Every week it seems we hear of another new product for hard-of-hearing (HOH) consumers utilizing the Bluetooth wireless communications standard. In addition to my post last month on Sound ID, I’ve recently discovered that Starkey Laboratories, Micro-Tech Hearing Instruments, Sonomax Hearing Healthcare, and Gennum Corp. are also getting into the act. And I’m sure there are more. My only comment on all these efforts is, “Sounds great, guys, but when will we actually see (and hear) the products?” I’ve said before Bluetooth will be the bridge between the glittery world of consumer electronics and the stodgy old hearing-aid industry. I can’t wait to see all the cool new wireless earpieces for cellphones and other applications providing custom hearing enhancement for people with and without hearing loss. But every time I go to the web sites of hearing equipment manufacturers talking about Bluetooth plans, I can’t find a product that’s actually available.

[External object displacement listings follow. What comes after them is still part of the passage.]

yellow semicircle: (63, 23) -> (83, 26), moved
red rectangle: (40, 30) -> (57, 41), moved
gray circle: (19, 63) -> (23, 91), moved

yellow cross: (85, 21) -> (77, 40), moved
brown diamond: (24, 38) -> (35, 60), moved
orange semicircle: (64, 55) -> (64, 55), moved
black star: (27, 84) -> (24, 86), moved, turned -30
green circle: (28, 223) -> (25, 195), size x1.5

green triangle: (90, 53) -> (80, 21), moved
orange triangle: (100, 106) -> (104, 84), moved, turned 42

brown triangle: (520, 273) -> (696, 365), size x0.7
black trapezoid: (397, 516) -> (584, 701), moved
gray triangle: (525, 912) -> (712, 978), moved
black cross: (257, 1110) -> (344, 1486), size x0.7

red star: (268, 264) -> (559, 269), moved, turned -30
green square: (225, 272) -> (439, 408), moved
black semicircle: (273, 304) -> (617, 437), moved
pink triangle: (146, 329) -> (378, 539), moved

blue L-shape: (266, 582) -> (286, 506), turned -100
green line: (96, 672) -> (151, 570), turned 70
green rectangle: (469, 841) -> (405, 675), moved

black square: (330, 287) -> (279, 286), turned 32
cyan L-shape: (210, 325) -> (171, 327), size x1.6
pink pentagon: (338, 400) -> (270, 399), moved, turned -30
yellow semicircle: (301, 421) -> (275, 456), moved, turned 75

A good example is the announcement in this month’s Hearing Review of the world’s “smallest audio Bluetooth device,” a tiny new transmitter/receiver that marries technology from Micro-Tech and Starkey.
The article, by two Micro-Tech developers, introduces the ELI, an “Ear-Level Instrument” that attaches directly to a behind-the-ear hearing aid, maintains a wireless connection to a Bluetooth-enabled cellphone, picks up the user’s voice with a directional microphone and transmits the conversation directly into both the hearing aid and the phone. Because it’s a direct digital connection, it’s free of the interference you sometimes get with analog RF and FM connections. Unfortunately, even though it says the ELI is on the market, the article aparently is in fact a technical pre-announcement of a product that hasn’t been shipped yet, because I can’t find mention of the ELI on either company’s website. If they are going to make the technical announcement, it would be nice to get an update from one or both manufacturers on expected availability.
Another product in the “I-can’t-wait-to-see-it” category is from a collaboration between two Canadian companies, Sonomax and Gennum. Sonomax makes a popular line of high-tech earplugs that can let in sounds you want to hear while damping sounds you don’t. Gennum is working on new Bluetooth electronics that, combined with the Sonomax technology, will result in an earpiece providing sound enhancement for consumers with both normal hearing and mild hearing loss. Sonomax reported in its recent earnings release that the partnership should result in a product coming onto retail store shelves late in 2005.